WHAT YOU ARE ASKED TO DO
Everything in the records below from the line containing "Edukacja i rozrywka" through the line containing "varžovių, užkopė ant antros vietos pakylos." is to be reproduced exactly, those two lines included; no picture is to be copied.

--------------------------------

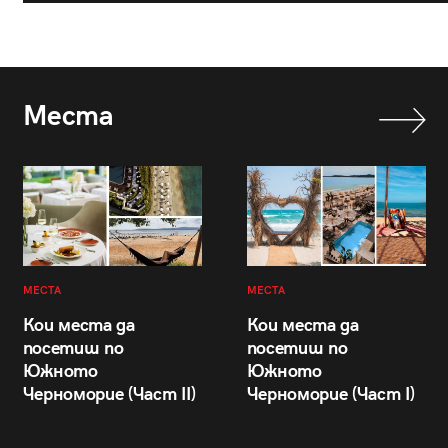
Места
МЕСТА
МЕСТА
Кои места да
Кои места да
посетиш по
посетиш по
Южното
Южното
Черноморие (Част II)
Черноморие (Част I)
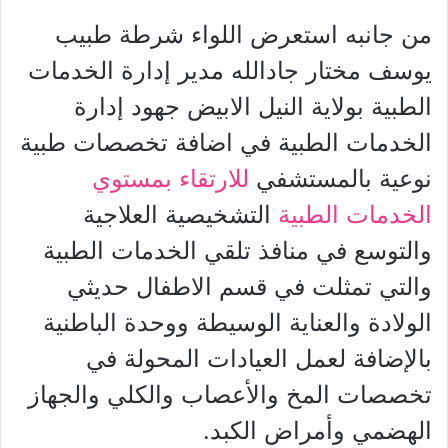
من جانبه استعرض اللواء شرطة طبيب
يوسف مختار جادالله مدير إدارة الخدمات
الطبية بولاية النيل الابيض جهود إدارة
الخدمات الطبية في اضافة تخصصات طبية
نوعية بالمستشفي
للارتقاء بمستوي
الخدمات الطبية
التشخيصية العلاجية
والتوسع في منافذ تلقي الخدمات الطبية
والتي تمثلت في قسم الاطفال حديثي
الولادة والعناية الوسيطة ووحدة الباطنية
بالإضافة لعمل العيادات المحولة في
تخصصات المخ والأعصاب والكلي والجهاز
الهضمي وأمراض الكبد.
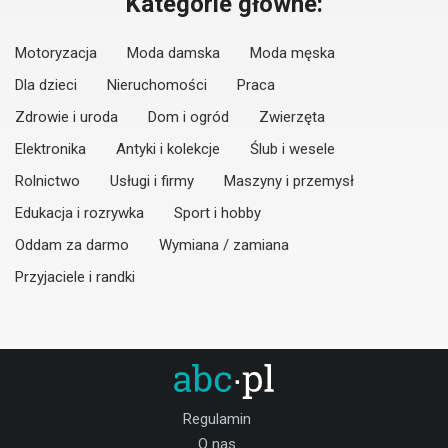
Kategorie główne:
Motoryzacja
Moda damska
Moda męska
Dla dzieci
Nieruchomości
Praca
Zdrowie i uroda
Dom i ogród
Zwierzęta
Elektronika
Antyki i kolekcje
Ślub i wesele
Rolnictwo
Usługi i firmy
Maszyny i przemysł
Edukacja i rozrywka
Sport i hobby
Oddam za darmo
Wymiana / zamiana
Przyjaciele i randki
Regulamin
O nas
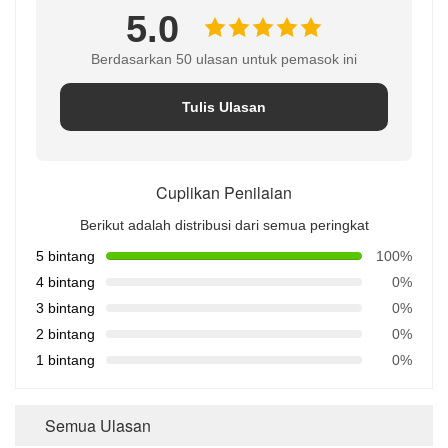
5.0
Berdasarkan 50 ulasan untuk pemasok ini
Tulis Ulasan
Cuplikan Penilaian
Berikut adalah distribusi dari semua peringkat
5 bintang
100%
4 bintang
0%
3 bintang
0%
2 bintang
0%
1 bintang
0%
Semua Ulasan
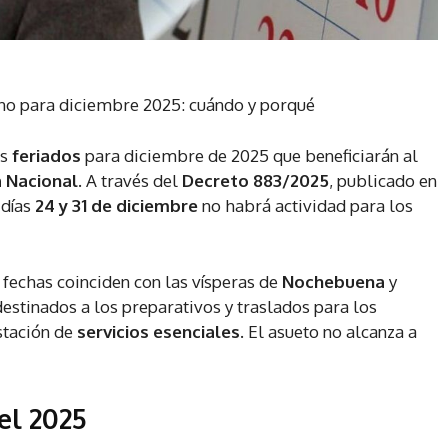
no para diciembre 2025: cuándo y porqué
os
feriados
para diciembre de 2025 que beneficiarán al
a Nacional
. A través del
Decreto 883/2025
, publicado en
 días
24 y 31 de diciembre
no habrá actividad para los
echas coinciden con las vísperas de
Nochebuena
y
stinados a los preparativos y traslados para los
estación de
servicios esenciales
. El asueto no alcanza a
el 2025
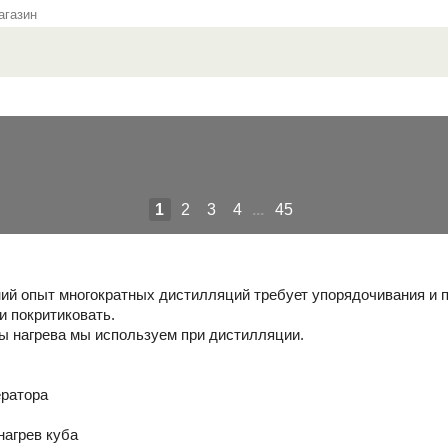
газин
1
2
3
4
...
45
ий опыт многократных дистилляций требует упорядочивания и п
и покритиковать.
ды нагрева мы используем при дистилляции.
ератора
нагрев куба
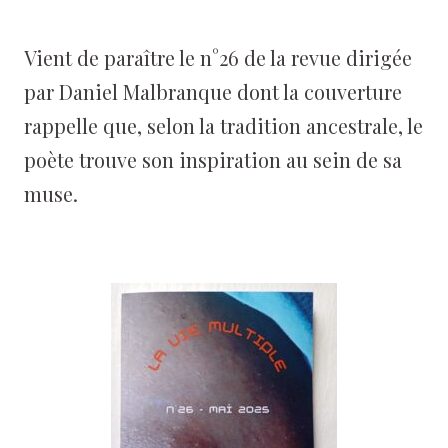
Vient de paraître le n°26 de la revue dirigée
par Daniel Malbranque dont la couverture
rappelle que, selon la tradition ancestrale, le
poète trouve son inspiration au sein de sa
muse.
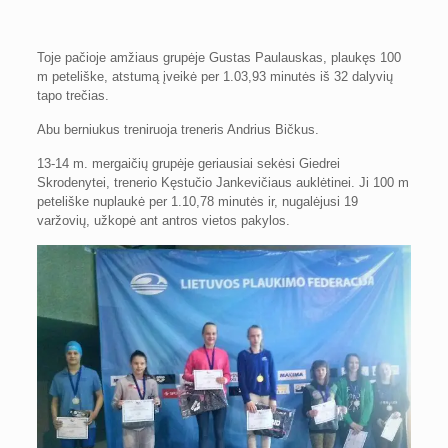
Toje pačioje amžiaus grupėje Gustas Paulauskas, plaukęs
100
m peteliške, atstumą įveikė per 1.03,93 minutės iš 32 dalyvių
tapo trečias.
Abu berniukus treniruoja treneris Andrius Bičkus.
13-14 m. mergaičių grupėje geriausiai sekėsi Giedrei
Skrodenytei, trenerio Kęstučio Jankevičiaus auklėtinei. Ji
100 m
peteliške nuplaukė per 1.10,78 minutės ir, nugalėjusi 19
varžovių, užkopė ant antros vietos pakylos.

--------------------------------

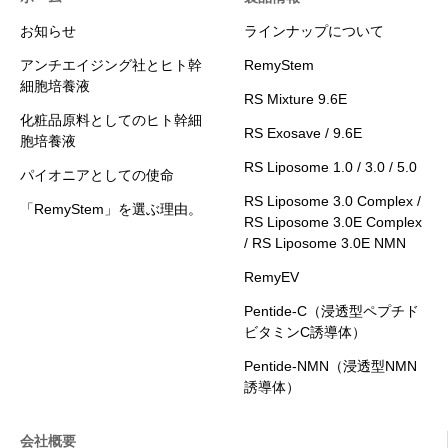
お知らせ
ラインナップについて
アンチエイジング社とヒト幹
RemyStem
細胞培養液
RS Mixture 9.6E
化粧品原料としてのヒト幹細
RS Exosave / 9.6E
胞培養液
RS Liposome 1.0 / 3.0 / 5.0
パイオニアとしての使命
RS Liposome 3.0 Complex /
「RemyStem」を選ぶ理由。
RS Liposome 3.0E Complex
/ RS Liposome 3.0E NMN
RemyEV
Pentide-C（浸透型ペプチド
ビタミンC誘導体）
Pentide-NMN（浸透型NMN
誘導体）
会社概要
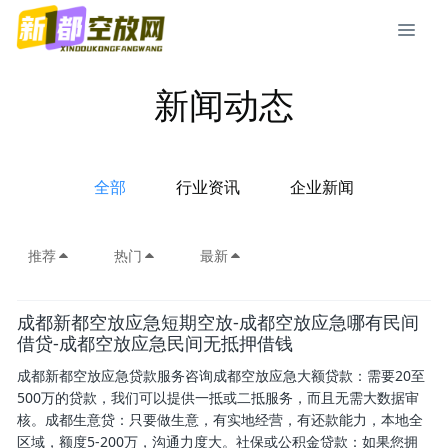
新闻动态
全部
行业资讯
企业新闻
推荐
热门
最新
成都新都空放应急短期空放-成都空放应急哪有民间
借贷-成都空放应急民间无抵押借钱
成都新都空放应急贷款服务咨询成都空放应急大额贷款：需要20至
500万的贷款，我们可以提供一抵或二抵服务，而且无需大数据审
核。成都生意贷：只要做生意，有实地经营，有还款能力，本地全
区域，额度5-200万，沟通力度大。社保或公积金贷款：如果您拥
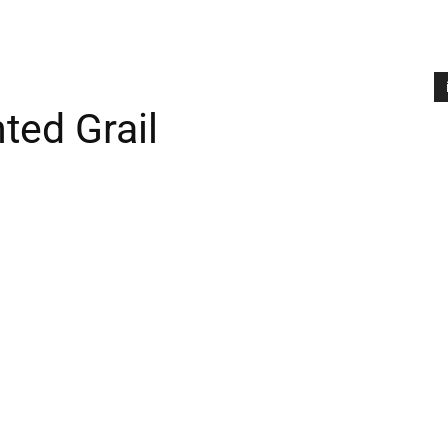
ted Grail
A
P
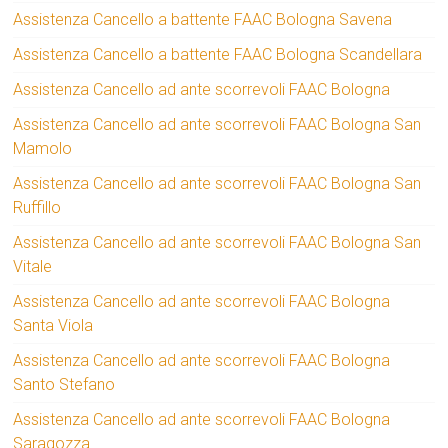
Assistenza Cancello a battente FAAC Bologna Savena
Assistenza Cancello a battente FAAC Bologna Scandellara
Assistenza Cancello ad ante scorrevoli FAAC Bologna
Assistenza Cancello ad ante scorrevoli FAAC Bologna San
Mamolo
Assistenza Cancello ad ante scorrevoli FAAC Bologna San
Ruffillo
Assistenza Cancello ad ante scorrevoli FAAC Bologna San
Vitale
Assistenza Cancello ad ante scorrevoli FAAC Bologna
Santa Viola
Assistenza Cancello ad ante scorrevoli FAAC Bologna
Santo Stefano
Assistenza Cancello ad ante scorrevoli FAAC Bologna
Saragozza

--------------------------------

ANSWER AREA
Edukacja i rozrywka
Sport i hobby
Oddam za darmo
Wymiana / zamiana
Przyjaciele i randki
Regulamin
O nas
5.0
Berdasarkan 50 ulasan untuk pemasok ini
Tulis Ulasan
Cuplikan Penilaian
Berikut adalah distribusi dari semua peringkat
5 bintang
100%
4 bintang
0%
3 bintang
0%
2 bintang
0%
1 bintang
0%
Semua Ulasan
no para diciembre 2025: cuándo y porqué
os
feriados
para diciembre de 2025 que beneficiarán al
a Nacional
. A través del
Decreto 883/2025
, publicado en
 días
24 y 31 de diciembre
no habrá actividad para los
echas coinciden con las vísperas de
Nochebuena
y
stinados a los preparativos y traslados para los
estación de
servicios esenciales
. El asueto no alcanza a
el 2025
газин
1
2
3
4
...
45
ий опыт многократных дистилляций требует упорядочивания и п
и покритиковать.
ды нагрева мы используем при дистилляции.
ератора
нагрев куба
Vient de paraître le n°26 de la revue dirigée
par Daniel Malbranque dont la couverture
rappelle que, selon la tradition ancestrale, le
poète trouve son inspiration au sein de sa
muse.
Toje pačioje amžiaus grupėje Gustas Paulauskas, plaukęs
100
m peteliške, atstumą įveikė per 1.03,93 minutės iš 32 dalyvių
tapo trečias.
Abu berniukus treniruoja treneris Andrius Bičkus.
13-14 m. mergaičių grupėje geriausiai sekėsi Giedrei
Skrodenytei, trenerio Kęstučio Jankevičiaus auklėtinei. Ji
100 m
peteliške nuplaukė per 1.10,78 minutės ir, nugalėjusi 19
varžovių, užkopė ant antros vietos pakylos.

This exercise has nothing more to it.